Department of Vaccinology, Center for Infectious Diseases, Kobe University Graduate School of Medicine.
Microbiol Immunol. 2014 Feb;58(2):126-34. doi: 10.1111/1348-0421.12125.
Neutralizing antibodies induced by dengue virus (DENV) infection show viral infection-enhancing activities at sub-neutralizing doses. On the other hand, preimmunity against Japanese encephalitis virus (JEV), a congener of DENV, does not increase the severity of DENV infection. Several studies have demonstrated that neutralizing epitopes in the genus Flavivirus are mainly located in domain III (DIII) of the envelope (E) protein. In this study, chimeric premembrane and envelope (prM-E) gene-based expression plasmids of JEV and DENV1 with DIII substitution of each virus were constructed for use as DNA vaccines and their immunogenicity evaluated. Sera from C3H/He and ICR mice immunized with a chimeric gene containing DENV1 DIII on a JEV prM-E gene backbone showed high neutralizing antibody titers with less DENV infection-enhancing activity. Our results confirm the applicability of this approach as a new dengue vaccine development strategy.

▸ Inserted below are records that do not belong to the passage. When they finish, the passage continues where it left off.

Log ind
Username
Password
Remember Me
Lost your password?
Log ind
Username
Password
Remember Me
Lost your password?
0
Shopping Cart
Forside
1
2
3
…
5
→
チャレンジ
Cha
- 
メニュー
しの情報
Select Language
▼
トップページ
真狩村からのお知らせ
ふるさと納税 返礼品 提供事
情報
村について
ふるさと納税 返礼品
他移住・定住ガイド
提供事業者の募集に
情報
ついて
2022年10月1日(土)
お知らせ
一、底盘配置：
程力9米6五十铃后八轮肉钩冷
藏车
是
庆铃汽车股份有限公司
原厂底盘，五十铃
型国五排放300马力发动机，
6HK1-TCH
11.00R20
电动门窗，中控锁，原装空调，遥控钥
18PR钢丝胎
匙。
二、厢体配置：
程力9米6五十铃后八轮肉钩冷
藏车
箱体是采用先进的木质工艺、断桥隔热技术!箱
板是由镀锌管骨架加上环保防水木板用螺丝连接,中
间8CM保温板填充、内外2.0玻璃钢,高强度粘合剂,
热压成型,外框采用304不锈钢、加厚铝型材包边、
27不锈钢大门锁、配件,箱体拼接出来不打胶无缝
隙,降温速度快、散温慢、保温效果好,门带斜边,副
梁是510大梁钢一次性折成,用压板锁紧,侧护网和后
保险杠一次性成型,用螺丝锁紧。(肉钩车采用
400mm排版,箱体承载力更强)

登革病毒(DENV)感染诱导的中和抗体在亚中和剂量下显示出增强病毒感染的活性。另一方面,针对日本脑炎病毒(JEV)的预先免疫,一种 DENV 的同源物,不会增加 DENV 感染的严重程度。几项研究表明,黄病毒属中的中和表位主要位于包膜(E)蛋白的结构域 III(DIII)。在这项研究中,构建了基于嵌合前膜和包膜(prM-E)基因的 JEV 和 DENV1 表达质粒,其中每个病毒的 DIII 都被替换,用作 DNA 疫苗,并评估了它们的免疫原性。用含有 JEV prM-E 基因骨架上的 DENV1 DIII 的嵌合基因免疫的 C3H/He 和 ICR 小鼠的血清显示出高中和抗体滴度,并且 DENV 感染增强活性较低。我们的结果证实了这种方法作为一种新的登革热疫苗开发策略的适用性。